Taluno si disse essere volato non so da quale cima alpina per osannare chi
ormai non c'è più. Sciascia oggi non lo conosce più nessuno.
Esibisco qui una paginetta di un
groviglio di parrocchie in un inesistente paese quod dicitur Regalpetra.
Racalmuto ai sensi del codice canonico era monoparrocchiale, salvo una infelice
interruzione attorno al 1620. Invero prima tre poi quattro e per una breve
parentesi 5 parrocchie furono poco edificanti vicende ma degli anni trenta del
millennio scorso.
Incipit: quel 1645 anno di gran
peste a Racalmuto è tutta una allucinazione storica del poco storico Leonardo
Sciascia. A sua difesa penso che voleva dire 1625. Un banale rifuso dunque? E
Sciascia nelle tante successive edizioni del suo fortunatissimo libello non se
ne accorse mai? Sabato scorso persino un giudice di Caltanissetta non
aveva nulla da fare e venne qui in viale della Vittoria ad osannare il grande
fallace della storia locale. Ci regalò persino un inno alla gloria ad un notorio
avvinazzato leguleio.
Sciascia quindi ha le traveggole: ci
vuol far credere che in quella (inesistente peste) una metà "della popolazione
fu falcidiata". Invero già nel 1570 "Racalmuto contava 5.279
abitanti" (Calogero Taverna - Racalmuto nei Millenni, pag. 148, ma è testo
che la afFondazione disconosce per l'avara povertà (di spirito) catalana
e il comune succube disdegna)
Caro Sciascia, il "terzo
Girolamo non andò a cacciarsi in una congiura contro la sovranità di don
Filippo IV". Bellamente lo confonde con suo padre, quel Giovanni V di cui
alle cronache anche del D'Auria.
Codesto Girolamo terzo sopravvive
addirittura al figlio Giuseppe e visse sino al 9 marzo 1710 (Bibliografia? C.

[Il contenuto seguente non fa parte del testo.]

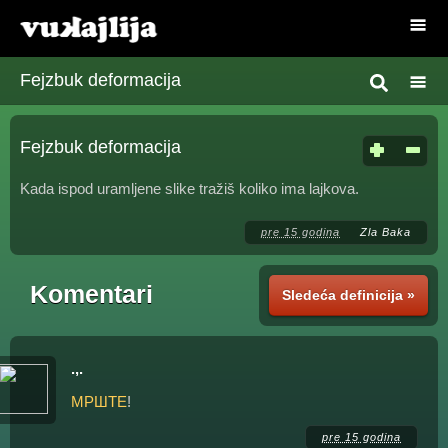
Fejzbuk deformacija
Fejzbuk deformacija
Kada ispod uramljene slike tražiš koliko ima lajkova.
pre 15 godina
Zla Baka
Komentari
Sledeća definicija »
.,.
МРШТЕ
!
pre 15 godina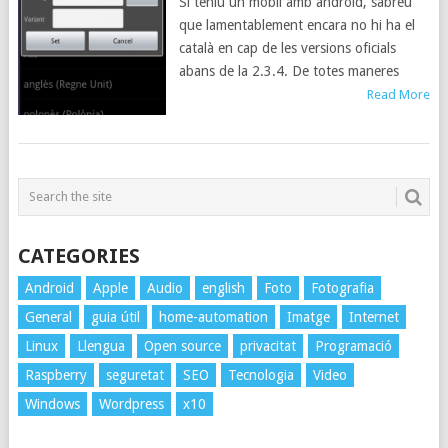
Si teniu un mòbil amb android, sabreu
que lamentablement encara no hi ha el
català en cap de les versions oficials
abans de la 2.3.4. De totes maneres
Read More
CATEGORIES
Android
Apple
Audio
english
Foto
Fotografia
General
guia útil
home-automation
Imatge
Internet
Linux
Llengua
Open source
privacitat
Programació
Raspberry
seguretat
SEO
Tecnologia
Video
Windows
Wordpress
x10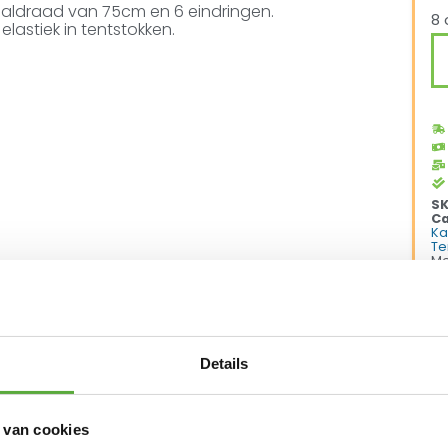
aaldraad van 75cm en 6 eindringen.
8 
lastiek in tentstokken.
S
Ca
K
Te
Me
Details
 van cookies
vanaf €250,-*
Achteraf betalen mogelijk
Kopersbeschermi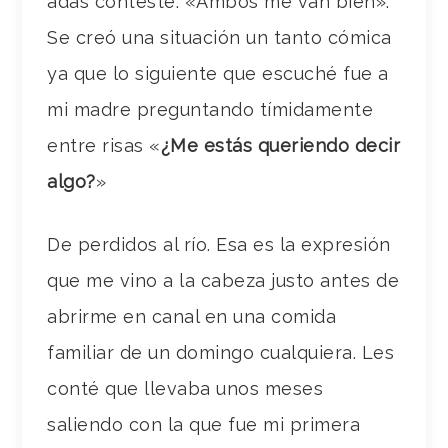
adas contesté: «Ambos me van bien».
Se creó una situación un tanto cómica
ya que lo siguiente que escuché fue a
mi madre preguntando tímidamente
entre risas «
¿Me estás queriendo decir
algo?
»
De perdidos al río. Esa es la expresión
que me vino a la cabeza justo antes de
abrirme en canal en una comida
familiar de un domingo cualquiera. Les
conté que llevaba unos meses
saliendo con la que fue mi primera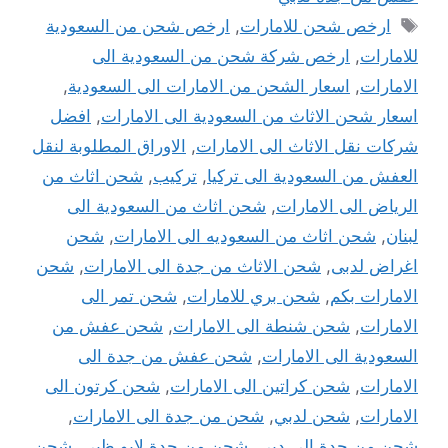
الوسوم
ارخص شحن للامارات
,
ارخص شحن من السعودية
للامارات
,
ارخص شركة شحن من السعودية الى
الامارات
,
اسعار الشحن من الامارات الى السعودية
,
اسعار شحن الاثاث من السعودية الى الامارات
,
افضل
شركات نقل الاثاث الى الامارات
,
الاوراق المطلوبة لنقل
العفش من السعودية الى تركيا
,
تركيب
,
شحن اثاث من
الرياض الى الامارات
,
شحن اثاث من السعودية الى
لبنان
,
شحن اثاث من السعوديه الى الامارات
,
شحن
اغراض لدبى
,
شحن الاثاث من جدة الى الامارات
,
شحن
الامارات بكم
,
شحن بري للامارات
,
شحن تمر الى
الامارات
,
شحن شنطة الى الامارات
,
شحن عفش من
السعودية الى الامارات
,
شحن عفش من جدة الى
الامارات
,
شحن كراتين الى الامارات
,
شحن كرتون الى
الامارات
,
شحن لدبي
,
شحن من جدة الى الامارات
,
شحن من جدة الى دبى
,
شحن من جدة لابو ظبى
,
شحن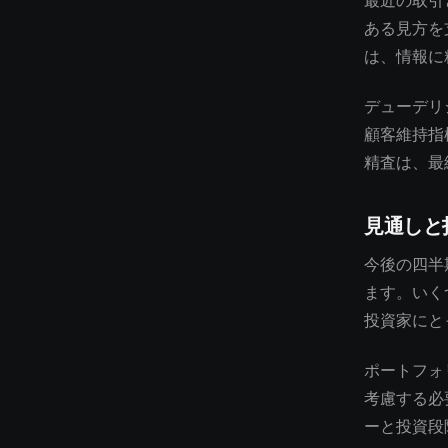
最近の取引
ある見方を
は、情報に
デューデリ
顧客維持指
精査は、最
見通しと
今後の四半
ます。いく
投資家にと
ポートフォ
考慮する必
ーと投資段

Taverna: la signoria racalmutese dei del Carretto, passim: Non vale? Non fa niente!!!)
Puttanata sostenere che
"l'investitura passava ai marchesi di Sant' Elia" e posso affermare che
è una tua fandonia sostenere che "fu grande riforma quella che i Sant'Elia
fecero centocinquant'anni addietro, divisero il feudo in lotti, stabilirono un
censo non gravoso, la piccola proprietà nacque , litigiosa e feroce". Caro
Sciascia anche qui la tua maldicenza contro di noi racalmutesi veraci non si
acquieta. Ma storicamente asserisci panzane: allora eri amico dell'arciprete Casuccio.
L'Arciprete teneva ancora in sacristia una bella memoria difensiva a
favore di suo padre, mastru Liddru Casuccio cultore di pirreri a Fra Paolo. Era
memoria del celebre avvocato Xerri. Vi avresti letto i termini della faccenda dei
Sant'Elia e ci avresti dispensato da una simile castroneria storica che
purtroppo quel POPO di cultura storica di sabato scorsa continua a martellarci.